Microbial lipases with interest in biotechnology and infectious diseases: isolation, characterization and inhibition by natural substances
- Autores: Cristian Ruiz Rueda
- Directores de la Tesis: Pilar Díaz Lucea (dir. tes.)
- Lectura: En la Universitat de Barcelona ( España ) en 2006
- Idioma: inglés
- Tribunal Calificador de la Tesis: Antonio Ballesteros Olmo (presid.), Montserrat Busquets Abió (secret.), Antonio Juárez Giménez (voc.), Giovanni Nicolosi (voc.), Luciano Saso (voc.)
- Materias:
- Enlaces
- Tesis en acceso abierto en: TDX
- Resumen
Lipases are carboxylic ester hydrolases which act on acylglycerols to liberate fatty acids and glycerol. These enzymes are currently attracting an enormous attention because they are among the most versatile and widely used enzymes in biotechnological applications and due to their unique properties. Moreover, these enzymes and their inhibitors have a high pharmacological interest because some microbial lipases can act as virulence factors in several infectious diseases. Therefore, the general objective of the present work was the isolation, cloning, characterization and inhibition by natural substances of microbial lipases with interest in biotechnology and infectious diseases.

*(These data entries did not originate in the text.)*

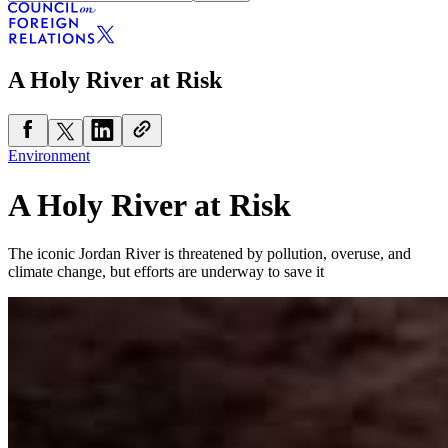
A Holy River at Risk
Environment
A Holy River at Risk
The iconic Jordan River is threatened by pollution, overuse, and
climate change, but efforts are underway to save it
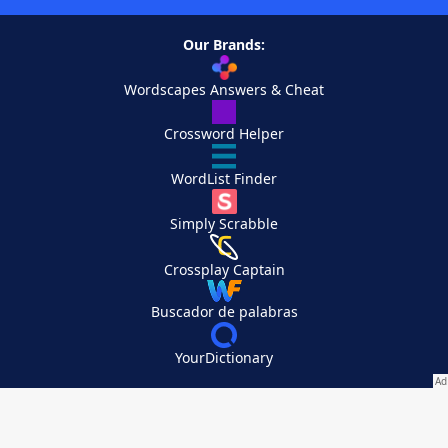
Our Brands:
Wordscapes Answers & Cheat
Crossword Helper
WordList Finder
Simply Scrabble
Crossplay Captain
Buscador de palabras
YourDictionary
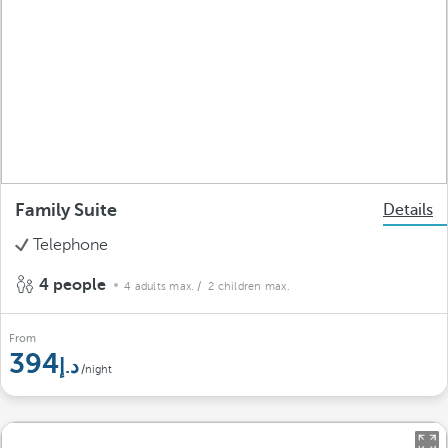
Family Suite
Details
Telephone
4 people
4 adults max.
/ 2 children max.
From
394
/night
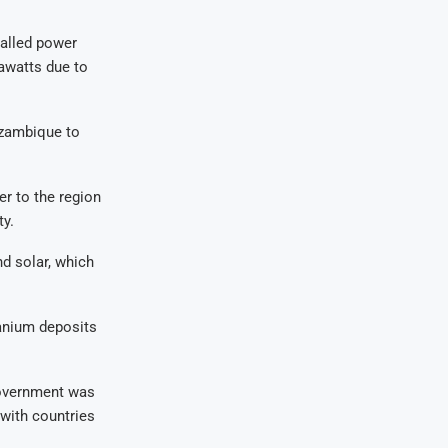
talled power
awatts due to
ozambique to
r to the region
ty.
d solar, which
ranium deposits
government was
 with countries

The first chapter was focused on the isolation and characterization of new" Bacillus" lipases to evaluate their biotechnological potential. The lipolytic system of several very active strains with an unknown lipolytic system was analyzed, and then, the lipases LipA from "Bacillus megaterium" CECT 370 and LipA from "Bacillus" sp. BP-6 were isolated, cloned and characterized. Both enzymes are family I.4 carboxylesterases closely related to "Bacillus subtilis" LipB, and have a high biotechnological potential due to their high stability and due to their molecular and biochemical properties.
Chapter 2 consisted in the isolation of 724 microorganisms from soil samples collected from a subtropical forest of Puerto Iguazú (Argentina). Among them, 449 showed one or more of the biotechnologically-interesting enzymatic activities true lipase, carboxylesterase, cellulase, xylanase and pectinase. CR-53 and CR-179, two very active isolates, were subsequently identified as two strains closely related to the species "Rhodococcus erythropolis" and "Bacillus subtilis", respectively. Further analysis revealed that strain CR-53 produces a cell-bound carboxylesterase of 60 kDa, one of the first lipases known in the genus "Rhodococcus," whereas strain CR-179 possesses a lipolytic system related to that of other "Bacillus".
Chapter 3 was focused in the development of a new, fast, simple and more sensitive colorimetric microassay with a low cost and suitable for high-throughput analysis of purified or non-purified lipolytic enzymes. The assay was subsequently used to evaluate the effect of several saturated fatty acids on five cell-bound or secreted "(Paeni)Bacillus lipases". These lipids inhibited all the enzymes analyzed, although secreted lipases were activated by low concentrations of these compounds. Activation of microbial lipases by fatty acids is a phenomenon detected here for the first time, and could be related to the properties and biological function of these secreted enzymes.
Chapter 4 consisted in the analysis of the inhibitory effect of several natural substances (saponins, flavonoids and alkaloids) on the model lipase from "Candida rugosa" (CRL) to evaluate their potential as antilipase drugs. beta-aescin, digitonin, kaempferol and (±)-catechin were selected as the best candidates for the treatment or prevention of lipase-related diseases due to the strong inhibition they produced on CRL, as well as due to their other beneficial effects and their low toxicity.
The aim of chapter 5 was to isolate, clone, characterize and evaluate the inhibition of lipases from the pathogens "Propionibacterium acnes" and "Helicobacter pylori". The analysis of GehA from "Propionibacterium acnes" P-37, a lipase considered as a major etiological agent in the pathogenesis of acne, revealed that this enzyme is very adapted to the skin conditions. EstV (HP0739), a family V carboxylesterase which was identified by analyzing "Helicobacter pylori" 26695 proteome, is the first lipase from this pathogen that has been cloned, purified and characterized. The evaluation of the effect of several natural substances on GehA and EstV revealed that beta-aescin, glycyrrhizic acid, (±)-catechin and kaempferol are promising candidates for the treatment of acne and/or ulcer due to their strong inhibitory activity on these lipases, as well as due to their other anctiacne or antiulcer effects and their low toxicity.